Department of Radiology, Michigan Medicine, Ann Arbor, MI, USA.
Grand Traverse Radiologists PC, Munson Medical Center, Traverse City, MI, USA.
Abdom Radiol (NY). 2018 Sep;43(9):2505-2512. doi: 10.1007/s00261-018-1481-8.
To evaluate a 12-month long-distance prostate MRI quality assurance (QA) program.
The need for IRB approval was waived for this prospective longitudinal QA effort. One academic institution experienced with prostate MRI [~ 1000 examinations/year (Site 2)] partnered with a private institution 240 miles away that was starting a new prostate MRI program (Site 1). Site 1 performed all examinations (N = 249). Four radiologists at Site 1 created finalized reports, then sent images and reports to Site 2 for review on a rolling basis. One radiologist at Site 2 reviewed findings and exam quality and discussed results by phone (~ 2-10 minutes/MRI). In months 1-6 all examinations were reviewed. In months 7-12 only PI-RADS ≤ 2 and 'difficult' cases were reviewed. Repeatability was assessed with intra-class correlation (ICC). 'Clinically significant cancer' was Gleason ≥ 7.
Image quality significantly (p < 0.001) improved after the first three months. Inter-rater agreement also improved in months 3-4 [ICC: 0.849 (95% CI 0.744-0.913)] and 5-6 [ICC: 0.768 (95% CI 0.619-0.864)] compared to months 1-2 [ICC: 0.621 (95% CI 0.436-0.756)]. PI-RADS ≤ 2 examinations were reclassified PI-RADS ≥ 3 in 19% (30/162); of these, 23 had post-MRI histology and 57% (13/23) had clinically significant cancer (5.2% of 249). False-negative examinations [N = 18 (PI-RADS ≤ 2 and Gleason ≥ 7)] were more common at Site 1 during months 1-6 [9% (14/160) vs. 4% (4/89)]. Positive predictive values for PI-RADS ≥ 3 were similar.
Remote quality assurance of prostate MRI is feasible and useful, enabling new programs to gain durable skills with minimal risk to patients.

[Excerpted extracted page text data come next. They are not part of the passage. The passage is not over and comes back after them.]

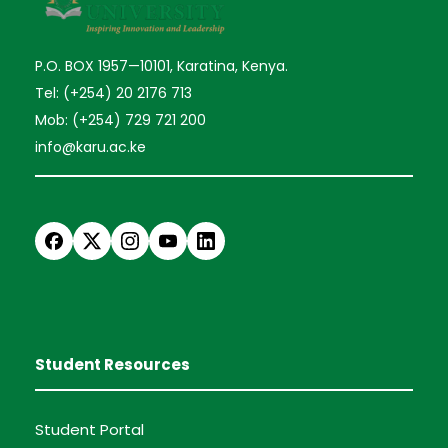
P.O. BOX 1957—10101, Karatina, Kenya.
Tel: (+254) 20 2176 713
Mob: (+254) 729 721 200
info@karu.ac.ke
Student Resources
Student Portal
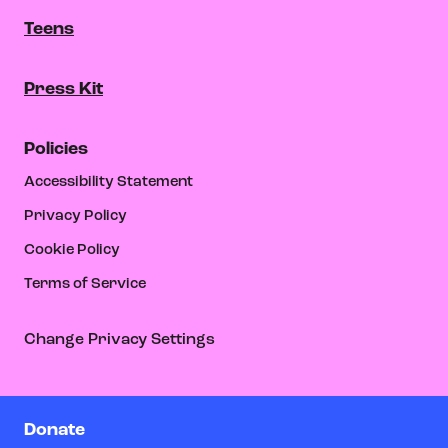
Teens
Press Kit
Policies
Accessibility Statement
Privacy Policy
Cookie Policy
Terms of Service
Change Privacy Settings
Donate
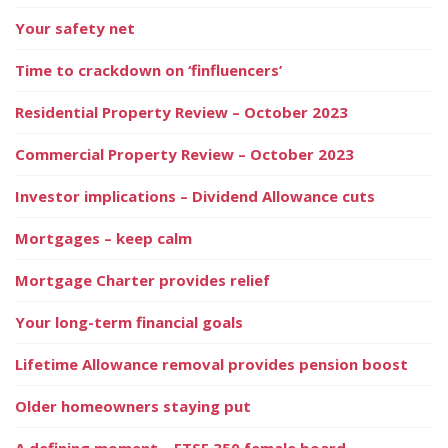
Your safety net
Time to crackdown on ‘finfluencers’
Residential Property Review – October 2023
Commercial Property Review – October 2023
Investor implications – Dividend Allowance cuts
Mortgages – keep calm
Mortgage Charter provides relief
Your long-term financial goals
Lifetime Allowance removal provides pension boost
Older homeowners staying put
A defining moment – FTSE 350 female board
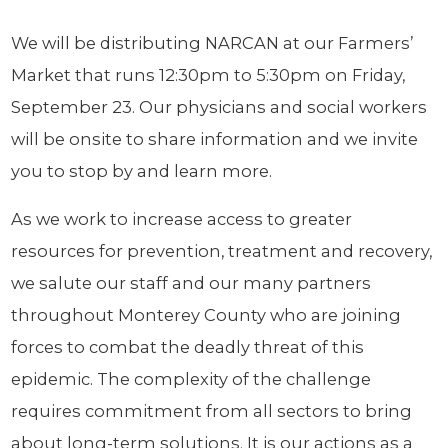
We will be distributing NARCAN at our Farmers’
Market that runs 12:30pm to 5:30pm on Friday,
September 23. Our physicians and social workers
will be onsite to share information and we invite
you to stop by and learn more.
As we work to increase access to greater
resources for prevention, treatment and recovery,
we salute our staff and our many partners
throughout Monterey County who are joining
forces to combat the deadly threat of this
epidemic. The complexity of the challenge
requires commitment from all sectors to bring
about long-term solutions. It is our actions as a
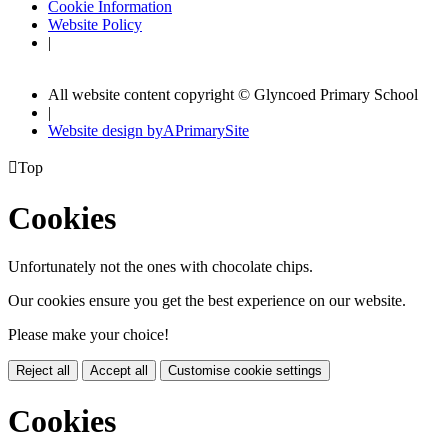
Cookie Information
Website Policy
|
All website content copyright © Glyncoed Primary School
|
Website design by
A
PrimarySite

Top
Cookies
Unfortunately not the ones with chocolate chips.
Our cookies ensure you get the best experience on our website.
Please make your choice!
Reject all
Accept all
Customise cookie settings
Cookies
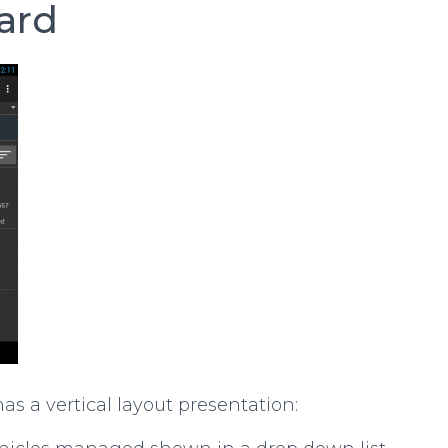
ard
s a vertical layout presentation:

评估为期 12 个月的前列腺磁共振成像(MRI)质量保证(QA)计划。
本前瞻性纵向 QA 工作无需获得机构审查委员会(IRB)的批准。一家有经验的前列腺 MRI 机构(每年约 1000 次检查[Site 2])与 240 英里外的一家新开设前列腺 MRI 项目的私立机构(Site 1)合作。Site 1 完成所有检查(N=249)。Site 1 的 4 名放射科医生完成最终报告,然后将图像和报告定期发送到 Site 2 进行审查。Site 2 的一名放射科医生审查发现和检查质量,并通过电话(约 2-10 分钟/MRI)讨论结果。在第 1-6 个月审查所有检查。在第 7-12 个月,仅审查 PI-RADS≤2 和“困难”病例。使用组内相关系数(ICC)评估可重复性。“临床显著癌症”定义为 Gleason≥7。
图像质量在头三个月后显著提高(p<0.001)。在第 3-4 个月(ICC:0.849[95%CI 0.744-0.913])和第 5-6 个月(ICC:0.768[95%CI 0.619-0.864]),与第 1-2 个月(ICC:0.621[95%CI 0.436-0.756])相比,观察者间的一致性也有所提高。PI-RADS≤2 级的检查重新分类为 PI-RADS≥3 级的检查占 19%(30/162);其中,23 例有 MRI 后组织学检查,57%(13/23)有临床显著癌症(249 例中的 5.2%)。在第 1-6 个月,Site 1 中假阴性检查[PI-RADS≤2 级且 Gleason≥7]更为常见[9%(14/160)比 4%(4/89)]。PI-RADS≥3 级的阳性预测值相似。
前列腺 MRI 的远程 QA 是可行且有用的,使新的项目能够在对患者风险最小的情况下获得持久的技能。